Dude Geek vs. Lady Geek
I am a fangirl. Mostly of cult classics, 80s films, superheroes, obscure actors, one-hit-wonders, and bands popular in Australia. But I’m a fangirl about pretty much anything that catches my fancy.
Here’s a struggle I’ve had my whole life, and maybe it is just a “me” thing, but I feel like it’s something I’m seeing in the real world. All the stereotypical “dude” geeky things I like are socially acceptable, and all the stereotypical “lady” geeky things I like are frowned upon.
Even as a kid, I was treated cooler when I brought my Teenage Mutant Ninja Turtles to school for show and tell than when I brought my Barbie.
And stuff I classify as “dude” doesn’t mean that ladies can’t or don’t like it. It’s just the sci-fi/fantasy stuff that seems to be more populated by male geeks than lady geeks.
You may ask yourself, what is lady geek stuff? Well, I didn’t even realize that’s what it was until a blogpost I read from Shane Nickerson eons ago in which he talked about going to see a movie the same night that Sex and the City 2 opened. The ladies at the movie were all dressed up as their favorite characters and drinking the drinks from the movie, and Shane Nickerson was somewhat annoyed and put off by it until he realized that they were no different than the Star Wars fans who dressed up as Boba Fett to see to see that movie or as people who dressed up as Dr. Frankenfurter to see Rocky Horror Picture Show.

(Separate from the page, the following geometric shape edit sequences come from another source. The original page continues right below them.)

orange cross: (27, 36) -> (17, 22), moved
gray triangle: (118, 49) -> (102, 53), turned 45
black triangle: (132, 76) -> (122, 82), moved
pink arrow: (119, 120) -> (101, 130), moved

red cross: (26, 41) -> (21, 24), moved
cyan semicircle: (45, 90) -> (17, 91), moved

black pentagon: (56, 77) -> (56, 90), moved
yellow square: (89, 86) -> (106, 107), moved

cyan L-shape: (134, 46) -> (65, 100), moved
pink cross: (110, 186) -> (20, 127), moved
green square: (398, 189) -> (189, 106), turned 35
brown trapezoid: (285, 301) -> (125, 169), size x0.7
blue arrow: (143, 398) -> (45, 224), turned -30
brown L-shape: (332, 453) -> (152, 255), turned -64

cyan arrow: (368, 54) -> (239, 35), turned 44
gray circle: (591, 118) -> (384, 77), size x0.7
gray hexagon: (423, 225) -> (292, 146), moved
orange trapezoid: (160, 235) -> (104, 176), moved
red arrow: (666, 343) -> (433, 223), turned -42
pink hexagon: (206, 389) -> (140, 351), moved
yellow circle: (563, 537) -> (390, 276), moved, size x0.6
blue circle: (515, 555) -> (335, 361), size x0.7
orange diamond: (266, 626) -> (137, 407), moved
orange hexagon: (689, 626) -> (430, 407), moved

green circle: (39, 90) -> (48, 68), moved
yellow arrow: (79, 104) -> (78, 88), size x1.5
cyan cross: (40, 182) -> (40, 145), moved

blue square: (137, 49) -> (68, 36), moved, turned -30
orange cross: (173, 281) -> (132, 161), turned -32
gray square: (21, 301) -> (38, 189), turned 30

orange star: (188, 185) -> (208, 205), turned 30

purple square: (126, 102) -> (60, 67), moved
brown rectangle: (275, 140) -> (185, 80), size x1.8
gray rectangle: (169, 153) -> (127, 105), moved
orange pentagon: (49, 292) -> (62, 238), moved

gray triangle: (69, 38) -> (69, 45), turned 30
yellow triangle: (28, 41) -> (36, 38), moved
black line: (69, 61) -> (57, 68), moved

It was at the moment when he realized that the Sex and the City fans were geeking out in the same fashion that he geeked out about Star Wars, which gave me the same epiphany. They were just lady geeks.
But what I don’t understand – and I may be wrong – is that lady geeks are not looked at as the same way dude geeks are. Joss Whedon geeks are not treated the same way as Twilight geeks. (I’m sure there are crossover fans, but for the sake of this discussion, it’s easier if it’s more black and white.)
The argument for this is going to be it’s the quality of the work. Firefly is a better quality of work than Twilight. To which I say – as a fan of both – that’s that is debatable. And any geek can argue that the thing they’re geekiest about is of a higher quality than the thing you’re geekiest about (such as me arguing with Eric about Batman villians.)
I think if were to get a room of geeks together and have them make a food chain of what geeks would be on top and what would be on the bottom, there would be much arguing, but there would be almost a unanimous vote to put Twihards and Sex and the City fans on the bottom.
Why is this? Why is it so much more respectable to geek out over spaceships and a made up religion than vampires with undertones of a real religion? Is it because of the romance? Is romance inherently uncool?
Is that really it? Because The Lost Boys is cool, and that’s a different modern take on vampires. But I think that’s still a respectable thing to geek out about, even though there is some romance and two Corey’s. But the romance isn’t the main plot.
Is that what separates respect?
I’d really like to see people’s thoughts on this, but please don’t say stuff like “Because Twilight sucks” because that’s not the point. Lots of people could argue Star Wars sucks, and then it would just became a debate about what’s good and what’s not good, and that’s not what I’m talking about.
I am asking why is it cool and respectable to geek out over sci fi and JJ Abrams, but it’s not cool to geek out over romance and Stephanie Meyer.
Or maybe it’s all in my head, and it’s not cool to geek out over anything.